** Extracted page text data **
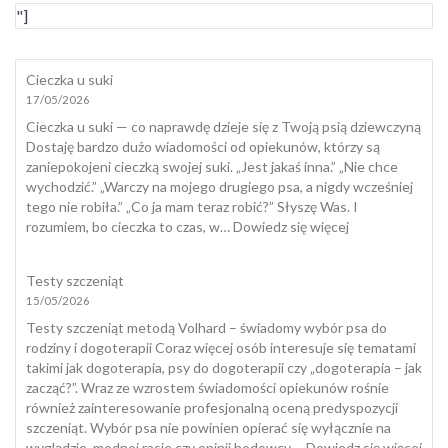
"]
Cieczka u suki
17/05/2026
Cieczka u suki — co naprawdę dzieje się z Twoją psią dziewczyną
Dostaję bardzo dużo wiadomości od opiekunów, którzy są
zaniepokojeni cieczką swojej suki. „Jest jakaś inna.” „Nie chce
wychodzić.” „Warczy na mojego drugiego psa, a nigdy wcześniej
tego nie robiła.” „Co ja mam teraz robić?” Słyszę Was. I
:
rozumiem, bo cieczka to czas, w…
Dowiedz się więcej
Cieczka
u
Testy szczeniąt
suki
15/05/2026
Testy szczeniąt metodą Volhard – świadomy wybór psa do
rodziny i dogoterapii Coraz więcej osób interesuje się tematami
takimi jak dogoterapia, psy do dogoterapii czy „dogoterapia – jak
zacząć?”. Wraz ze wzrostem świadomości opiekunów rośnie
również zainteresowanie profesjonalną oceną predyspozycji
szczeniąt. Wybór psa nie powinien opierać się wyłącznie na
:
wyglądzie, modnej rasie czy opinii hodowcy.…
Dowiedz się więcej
==
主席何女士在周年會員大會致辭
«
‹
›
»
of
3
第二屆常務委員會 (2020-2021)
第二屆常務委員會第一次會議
--
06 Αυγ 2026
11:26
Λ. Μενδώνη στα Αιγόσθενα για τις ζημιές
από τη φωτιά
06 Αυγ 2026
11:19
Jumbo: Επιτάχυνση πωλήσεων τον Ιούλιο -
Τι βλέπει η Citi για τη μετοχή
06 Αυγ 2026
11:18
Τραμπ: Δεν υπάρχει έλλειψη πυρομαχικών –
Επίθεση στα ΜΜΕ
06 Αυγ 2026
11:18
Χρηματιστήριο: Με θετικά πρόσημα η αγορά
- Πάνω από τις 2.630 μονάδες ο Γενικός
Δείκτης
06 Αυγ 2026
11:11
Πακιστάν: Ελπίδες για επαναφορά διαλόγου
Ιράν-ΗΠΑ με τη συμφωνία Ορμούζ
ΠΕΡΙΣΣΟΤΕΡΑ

** EXERCISE PROMPT **
Every line with "dogoterapii" in it should be copied from the entries above.

** EXPECTED OUTPUT **
rodziny i dogoterapii Coraz więcej osób interesuje się tematami
takimi jak dogoterapia, psy do dogoterapii czy „dogoterapia – jak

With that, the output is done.